**Task instructions**
Would you pull out every line of the material that contains the string "Jourova"?

**Available records**
┏━━

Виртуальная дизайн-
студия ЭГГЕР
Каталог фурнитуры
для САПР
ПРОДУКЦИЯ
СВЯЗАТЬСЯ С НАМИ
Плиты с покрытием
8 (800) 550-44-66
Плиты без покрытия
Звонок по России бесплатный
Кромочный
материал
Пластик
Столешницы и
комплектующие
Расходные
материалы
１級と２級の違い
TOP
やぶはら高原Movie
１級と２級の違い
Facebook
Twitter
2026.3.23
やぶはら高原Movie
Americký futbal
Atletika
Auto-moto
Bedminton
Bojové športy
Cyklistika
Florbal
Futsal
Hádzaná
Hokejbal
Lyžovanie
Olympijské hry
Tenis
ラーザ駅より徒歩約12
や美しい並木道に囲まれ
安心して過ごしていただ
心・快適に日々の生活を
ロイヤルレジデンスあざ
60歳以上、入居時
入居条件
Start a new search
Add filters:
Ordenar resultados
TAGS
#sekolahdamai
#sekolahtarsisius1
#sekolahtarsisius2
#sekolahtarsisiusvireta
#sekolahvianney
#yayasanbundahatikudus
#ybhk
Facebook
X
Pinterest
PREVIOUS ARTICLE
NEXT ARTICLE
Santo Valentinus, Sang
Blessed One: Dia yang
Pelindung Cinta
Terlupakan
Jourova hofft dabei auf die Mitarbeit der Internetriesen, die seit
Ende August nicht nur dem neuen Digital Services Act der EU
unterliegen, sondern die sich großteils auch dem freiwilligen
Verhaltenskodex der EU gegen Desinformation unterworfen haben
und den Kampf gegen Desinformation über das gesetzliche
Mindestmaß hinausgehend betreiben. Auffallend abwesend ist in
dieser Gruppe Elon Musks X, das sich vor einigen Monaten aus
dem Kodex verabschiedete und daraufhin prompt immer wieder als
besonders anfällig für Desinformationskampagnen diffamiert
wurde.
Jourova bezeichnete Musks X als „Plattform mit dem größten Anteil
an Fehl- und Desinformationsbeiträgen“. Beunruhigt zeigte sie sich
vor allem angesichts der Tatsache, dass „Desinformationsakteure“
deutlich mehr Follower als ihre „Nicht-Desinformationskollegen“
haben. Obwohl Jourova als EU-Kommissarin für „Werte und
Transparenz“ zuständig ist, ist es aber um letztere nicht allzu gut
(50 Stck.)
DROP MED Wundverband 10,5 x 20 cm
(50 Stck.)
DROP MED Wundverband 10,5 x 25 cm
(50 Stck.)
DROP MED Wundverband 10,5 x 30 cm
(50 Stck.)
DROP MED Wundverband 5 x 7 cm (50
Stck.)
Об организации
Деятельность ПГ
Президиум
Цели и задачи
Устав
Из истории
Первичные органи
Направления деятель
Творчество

┗━━
┏━━

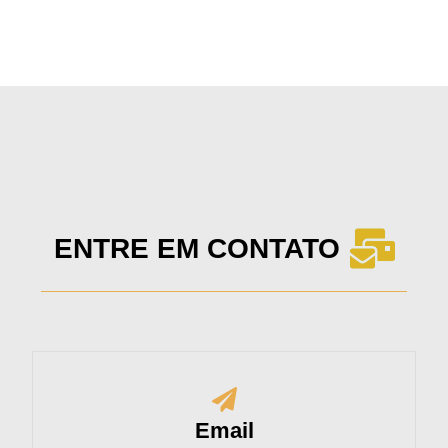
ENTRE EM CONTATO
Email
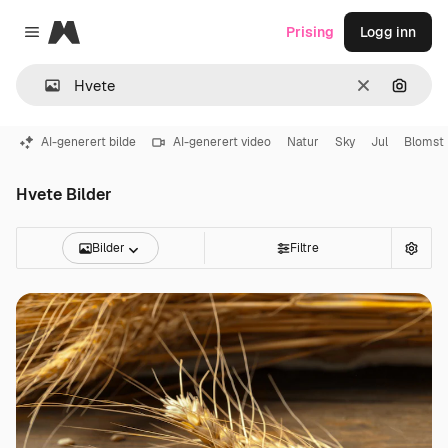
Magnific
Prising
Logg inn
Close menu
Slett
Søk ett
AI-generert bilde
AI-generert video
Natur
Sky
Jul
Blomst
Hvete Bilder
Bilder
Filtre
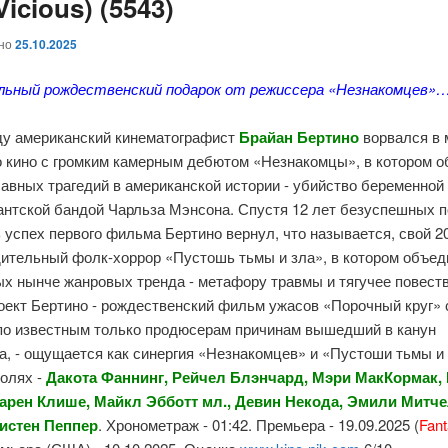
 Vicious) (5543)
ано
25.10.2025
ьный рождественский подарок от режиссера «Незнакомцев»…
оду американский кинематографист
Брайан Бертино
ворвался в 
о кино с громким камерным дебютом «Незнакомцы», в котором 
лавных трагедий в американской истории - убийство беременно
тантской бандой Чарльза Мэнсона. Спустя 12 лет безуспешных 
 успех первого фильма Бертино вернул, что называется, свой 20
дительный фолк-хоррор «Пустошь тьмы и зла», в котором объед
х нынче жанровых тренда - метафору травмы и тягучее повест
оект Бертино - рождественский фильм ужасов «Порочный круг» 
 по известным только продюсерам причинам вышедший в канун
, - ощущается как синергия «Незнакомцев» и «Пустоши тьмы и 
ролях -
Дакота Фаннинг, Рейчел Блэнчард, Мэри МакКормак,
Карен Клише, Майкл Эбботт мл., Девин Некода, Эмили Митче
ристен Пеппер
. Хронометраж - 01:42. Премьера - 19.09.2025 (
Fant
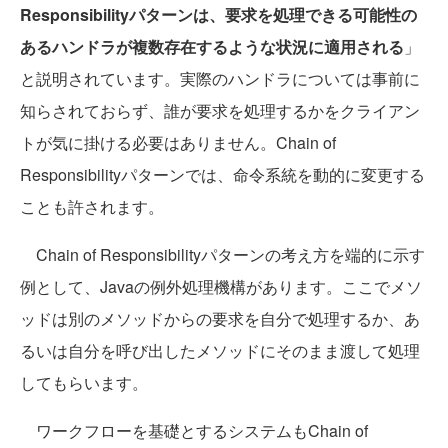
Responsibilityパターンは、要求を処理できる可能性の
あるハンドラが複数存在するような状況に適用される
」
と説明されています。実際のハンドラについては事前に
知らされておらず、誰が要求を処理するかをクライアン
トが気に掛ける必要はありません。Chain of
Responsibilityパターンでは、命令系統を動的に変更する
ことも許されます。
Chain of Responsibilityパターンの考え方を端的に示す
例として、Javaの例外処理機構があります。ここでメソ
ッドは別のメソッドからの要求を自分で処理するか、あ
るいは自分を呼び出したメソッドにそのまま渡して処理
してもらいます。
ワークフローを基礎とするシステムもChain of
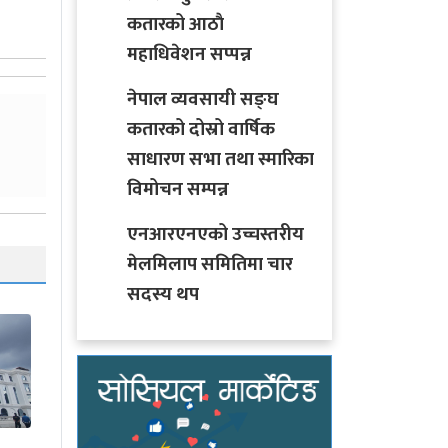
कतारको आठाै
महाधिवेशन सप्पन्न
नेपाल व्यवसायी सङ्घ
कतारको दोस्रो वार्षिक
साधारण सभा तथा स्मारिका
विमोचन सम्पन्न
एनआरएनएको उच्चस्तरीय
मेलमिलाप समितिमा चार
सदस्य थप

┗━━

**Answer area**
Jourova hofft dabei auf die Mitarbeit der Internetriesen, die seit
Jourova bezeichnete Musks X als „Plattform mit dem größten Anteil
haben. Obwohl Jourova als EU-Kommissarin für „Werte und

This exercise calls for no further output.